A China e o Cataio. Pequim e Khanbalik
NOTA: Corte do
grão-mogol. O fundador da dinastia descendia, pelo lado materno, de Gengis
Khan. Nos primeiros tempos das nossas missões reinava Acbar (1556-1605),
cujos domínios se estendiam do golfo de Bengala ao oceano Índico, compreendendo
todo o vale do Indo e grande parte do Afeganistão. Esta primeira missão a que
nos referimos (1580-1583) era composta dos padres Rodolfo Acquaviva, italiano
e superior, António Montserrat, espanhol, e Francisco Henriques.
Em
1594 foi o próprio Acbar que pediu
para Goa uma nova missão de jesuítas.
Foi ela constituída pelos padres Jerónimo Xavier, sobrinho do Apóstolo das Índias, o açoriano Manuel
Pinheiro e o irmão Bento de Goes. Em 1600
juntava-se-lhes o padre Francisco Corsi.
«(…)
Só na terceira missão (ver Nota) se procurou resolver definitivamente o
problema apaixonante. As notícias chegavam de todas as partes, pelos mercadores
e pelos missionários da China, havia cristãos perdidos para lá do Himalaia. Seria o Cataio? Mas este, tão
recheado outrora de nestorianos, também começava a ser identificado com a
China, onde se não haviam ainda encontrado os da nossa Fé. De início Ricci
não conhecera cristãos na China: non
ve ne esser nessuno e mai esser là arrivata la lege christiana. No
entanto, mais tarde chegaram ao grande missionário, em 1602, notícias de nestorianos em Suchow, perto de Kanchow, no
actual Kansu. Eram de cor branca, barbudos, tinham igrejas e capelas onde
adoravam o crucifixo e a Mãe de Deus. Que tinham sacerdotes com votos de
castidade. A carta onde Ricci contava estes factos aos incrédulos padres da
Índia sobre a sua identificação deve ter chegado depois da partida de Bento de Goes
para a sua viagem.

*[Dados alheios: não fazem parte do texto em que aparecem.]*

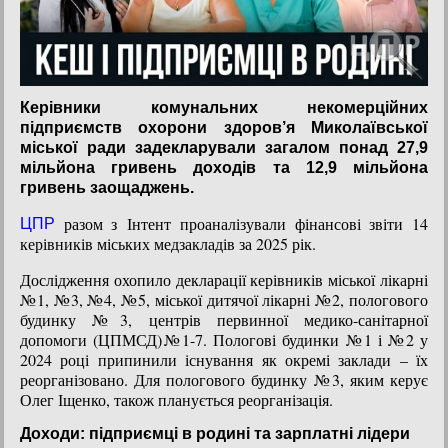
Керівники комунальних некомерційних
підприємств охорони здоров’я Миколаївської
міської ради задекларували загалом понад 27,9
мільйона гривень доходів та 12,9 мільйона
гривень заощаджень.
разом з Інтент проаналізували фінансові звіти 14
ЦПР
керівників міських медзакладів за 2025 рік.
Дослідження охопило декларації керівників міської лікарні
№1, №3, №4, №5, міської дитячої лікарні №2, пологового
будинку №3, центрів первинної медико-санітарної
допомоги (ЦПМСД)№1-7. Пологові будинки №1 і №2 у
2024 році припинили існування як окремі заклади – їх
реорганізовано. Для пологового будинку №3, яким керує
Олег Іщенко, також планується реорганізація.
Доходи: підприємці в родині та зарплатні лідери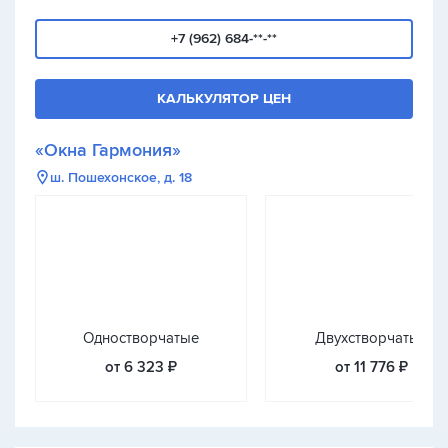
+7 (962) 684-**-**
КАЛЬКУЛЯТОР ЦЕН
«Окна Гармония»
ш. Пошехонское, д. 18
Одностворчатые
Двухстворчатые
от 6 323 ₽
от 11 776 ₽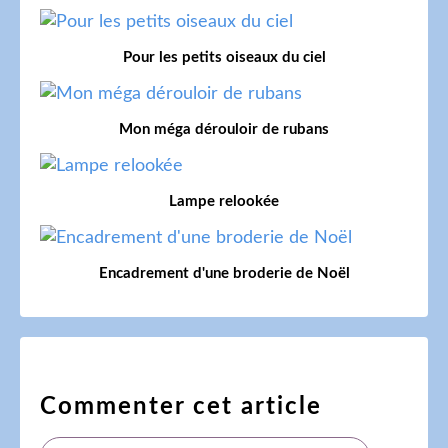
Pour les petits oiseaux du ciel
Mon méga dérouloir de rubans
Lampe relookée
Encadrement d'une broderie de Noël
Commenter cet article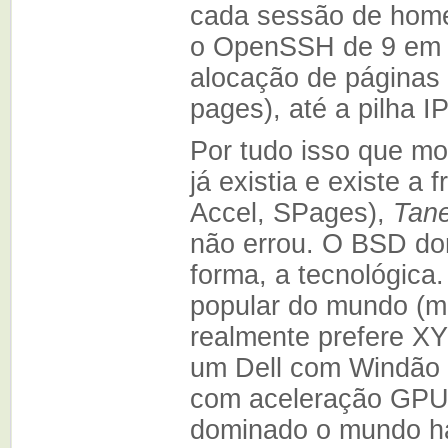
cada sessão de home
o OpenSSH de 9 em c
alocação de páginas
pages), até a pilha 
Por tudo isso que m
já existia e existe 
Accel, SPages),
Tan
não errou. O BSD do
forma, a tecnológica
popular do mundo (ma
realmente prefere X
um Dell com Windão
com aceleração GPU?
dominado o mundo h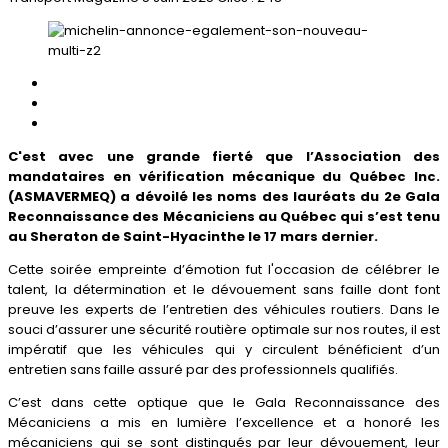
C'est avec une grande fierté que l’Association des
mandataires en vérification mécanique du Québec Inc.
(ASMAVERMEQ) a dévoilé les noms des lauréats du 2e Gala
Reconnaissance des Mécaniciens au Québec qui s’est tenu
au Sheraton de Saint-Hyacinthe le 17 mars dernier.
Cette soirée empreinte d’émotion fut l'occasion de célébrer le
talent, la détermination et le dévouement sans faille dont font
preuve les experts de l’entretien des véhicules routiers. Dans le
souci d’assurer une sécurité routière optimale sur nos routes, il est
impératif que les véhicules qui y circulent bénéficient d’un
entretien sans faille assuré par des professionnels qualifiés.
C’est dans cette optique que le Gala Reconnaissance des
Mécaniciens a mis en lumière l’excellence et a honoré les
mécaniciens qui se sont distingués par leur dévouement, leur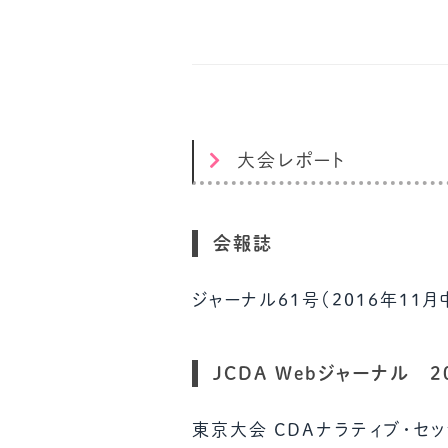
大会レポート
会報誌
ジャーナル61号（2016年1
JCDA Webジャーナル 
東京大会 CDAナラティブ・セ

Duas hipóteses diferentes que era preciso esclarecer.
Do
lado de Goa, a grande alma do empreendimento era o visitador, padre
Nicolau Pimenta (o padre Pimenta nasceu em Santarém em 6 de Dezembro de 1546, entrou na Companhia em 1562. Em 1599 era visitador em Goa, onde morreu em 1614), que incitava os seus ardorosos missionários do grão-mogol na
identificação, os que procuravam cristãos para encontrar o Cataio. Do lado do Império do Meio, Matteo Ricci
levantava já abertamente o problema de que a terra famosa do Veneziano não era
senão a China como anteriormente já o havia dito frei Martin de Rada.
NOTA: A ideia da
identificação do Cataio com a China tem sido geralmente atribuída
a Matteo Ricci. No entanto, já antes dele, o frade espanhol, da Ordem de Sto.

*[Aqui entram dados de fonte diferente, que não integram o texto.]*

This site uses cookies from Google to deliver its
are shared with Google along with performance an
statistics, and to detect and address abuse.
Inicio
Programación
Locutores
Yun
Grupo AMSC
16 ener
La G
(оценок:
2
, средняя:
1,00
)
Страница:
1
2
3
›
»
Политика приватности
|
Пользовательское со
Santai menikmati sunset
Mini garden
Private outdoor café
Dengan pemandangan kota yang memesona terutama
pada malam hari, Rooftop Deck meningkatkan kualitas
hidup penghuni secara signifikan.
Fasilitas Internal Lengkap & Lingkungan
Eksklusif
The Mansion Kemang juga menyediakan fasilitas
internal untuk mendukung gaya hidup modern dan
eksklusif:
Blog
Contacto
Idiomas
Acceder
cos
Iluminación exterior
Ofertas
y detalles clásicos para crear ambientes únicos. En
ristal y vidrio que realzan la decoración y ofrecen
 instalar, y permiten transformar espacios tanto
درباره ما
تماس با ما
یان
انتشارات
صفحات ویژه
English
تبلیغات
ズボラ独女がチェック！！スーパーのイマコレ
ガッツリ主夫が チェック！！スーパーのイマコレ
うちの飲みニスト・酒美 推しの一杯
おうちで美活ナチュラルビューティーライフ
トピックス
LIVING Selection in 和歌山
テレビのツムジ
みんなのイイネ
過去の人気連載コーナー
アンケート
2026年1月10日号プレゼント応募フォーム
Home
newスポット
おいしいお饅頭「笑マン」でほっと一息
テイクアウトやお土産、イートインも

Agostinho, frei Martin de Rada, o tinha afirmado. Na sua Relacion de las cosas de china que
propriamente se llama Taybin, manuscrito incorporado num códex anónimo compilado
em Manila em 1590. Martin de Rada
nasceu em Pamplona em 1533. Tomou o hábito
de Sto. Agostinho em Salamanca aos vinte anos. Partiu depois para o México como
missionário. Em 1564 ofereceu-se para
acompanhar Miguel López Legazpi e frei André Urdaneta na expedição às
Filipinas. Aí exerceu com verdadeiro ardor apostólico o seu mister. Eleito
provincial da sua Ordem empenhou-se em convencer o vice-rei do México na
conquista espanhola da China. Pediu para ir sondar o terreno. Se a ideia tinha
muito de sentido espiritual, havia também a cobiça das riquezas que os
portugueses por ali andavam arrecadando, como constava nas Filipinas.

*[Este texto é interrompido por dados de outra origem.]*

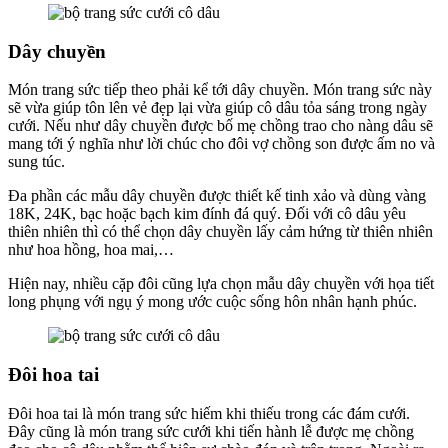
Dây chuyền
Món trang sức tiếp theo phải kể tới dây chuyền. Món trang sức này
sẽ vừa giúp tôn lên vẻ đẹp lại vừa giúp cô dâu tỏa sáng trong ngày
cưới. Nếu như dây chuyền được bố mẹ chồng trao cho nàng dâu sẽ
mang tới ý nghĩa như lời chúc cho đôi vợ chồng son được ấm no và
sung túc.
Đa phần các mẫu dây chuyền được thiết kế tinh xảo và dùng vàng
18K, 24K, bạc hoặc bạch kim đính đá quý. Đối với cô dâu yêu
thiên nhiên thì có thể chọn dây chuyền lấy cảm hứng từ thiên nhiên
như hoa hồng, hoa mai,…
Hiện nay, nhiều cặp đôi cũng lựa chọn mẫu dây chuyền với họa tiết
long phụng với ngụ ý mong ước cuộc sống hôn nhân hạnh phúc.
Đôi hoa tai
Đôi hoa tai là món trang sức hiếm khi thiếu trong các đám cưới.
Đây cũng là món trang sức cưới khi tiến hành lễ được mẹ chồng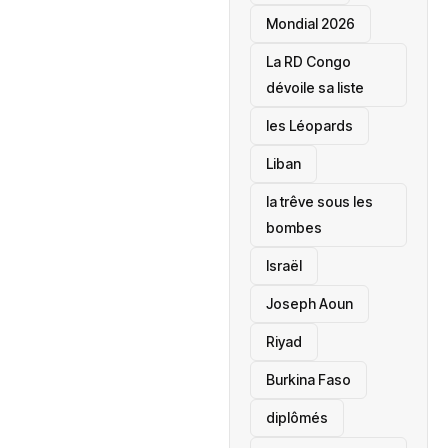
Mondial 2026
La RD Congo
dévoile sa liste
les Léopards
‎Liban
la trêve sous les
bombes
Israël
Joseph Aoun
Riyad
Burkina Faso
diplômés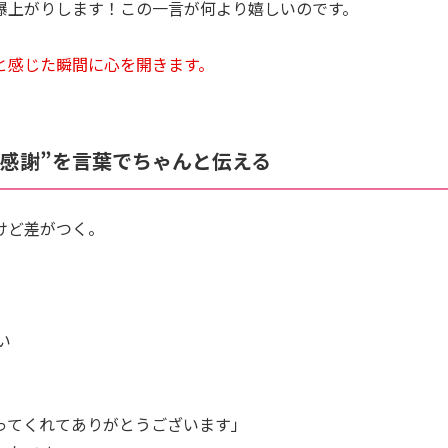
爆上がりします！この一言が何より嬉しいのです。
”と感じた瞬間に心を開きます。
“感謝”を言葉でちゃんと伝える
けど差がつく。
い
ってくれてありがとうございます」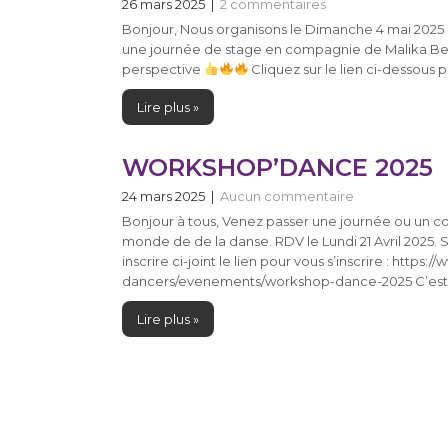
26 mars 2025
|
2 commentaires
Bonjour, Nous organisons le Dimanche 4 mai 2025 à 
une journée de stage en compagnie de Malika Benj
perspective
Cliquez sur le lien ci-dessous pou
Lire plus »
WORKSHOP’DANCE 2025
24 mars 2025
|
Aucun commentaire
Bonjour à tous, Venez passer une journée ou un 
monde de de la danse. RDV le Lundi 21 Avril 2025. S
inscrire ci-joint le lien pour vous s’inscrire : http
dancers/evenements/workshop-dance-2025 C’est à
Lire plus »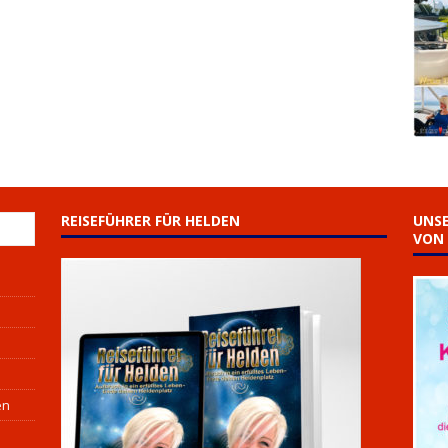
REISEFÜHRER FÜR HELDEN
UNSE
VON 
en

Finalmente, em 1575 foi enviado ao
Fukien, onde permaneceu dois meses. Dessa visita e contactos resultou o relato
que ele escreveu para conhecimento oficial e onde destacamos a sua ideia da
identificação do Cataio com a China.
Escrevia
aquele para Roma, ao geral Acquaviva, em Outubro de 1596: Ned fine, voglio
scrivere una curiositá che. penso, V. P. et altri si rallegrerá intendere, et è
una congettura che feci, che la città di Nanchino, dove fui l'anno passato,
metropoli e sedia regale antica della Cina, per varie congetture penso essere il
Cataio di Marco Polo... e cosí il Cataio, al mio parere, non è di altro regno
che della Cina. Mais tarde, quando chega a Pequim, o famoso missionário
rectifica a sua primeira hipótese: a China devia ser o Cataio antigo; aquela
esplendorosa cidade, a de Khanbalik, que tanto impressionara o viajante Polo. Mas
assim ainda não pensavam os nossos da Índia. O padre Jerónimo Xavier, sobrinho
do Apóstolo, escrevia de Lahore em 1598, depois da sua viagem ao Kashmir,
três cartas que excitaram os ânimos dos seus confrades e iam empurrar
decididamente o problema até à sua definitiva conclusão.
Os
missionários do Padroado Português, que nunca depararam com dificuldades que não
vencessem, levantavam pouco a pouco o véu deste mistério. Contava Xavier, nas
suas epístolas de 26 de Julho e 2 de Agosto daquele ano, que um velho
mercador maometano dissera ao príncipe Salim, mais tarde imperador, que vinha
de Xambalù ou Cambalù, capital do grande reino de Xatai. Logo o missionário comentava que este nome molti
sembra essere lo stesso che il nostro Catai. Lá estivera 13 anos, dizendo-se embaixador de Casgar. Mais contava
o mercador que os habitantes daquele país distante eram de belo parecer,
brancos de cor, usando longa barba. Que praticavam várias religiões, mas a
maioria eram cristãos. Tinham muitas igrejas, algumas magníficas e todas
adornadas com a Cruz que especialmente veneravam. As crianças eram baptizadas,
os sacerdotes celibatários e vestiam-se como aqueles missionários do mogol. Que
o rei daqueles reinos era também cristão».
In
Eduardo Brazão, Em Demanda do Cataio, A Viagem de Bento de Goes à China,
1603-1607, Gráfica Imperial, 2ª edição, Lisboa 1969.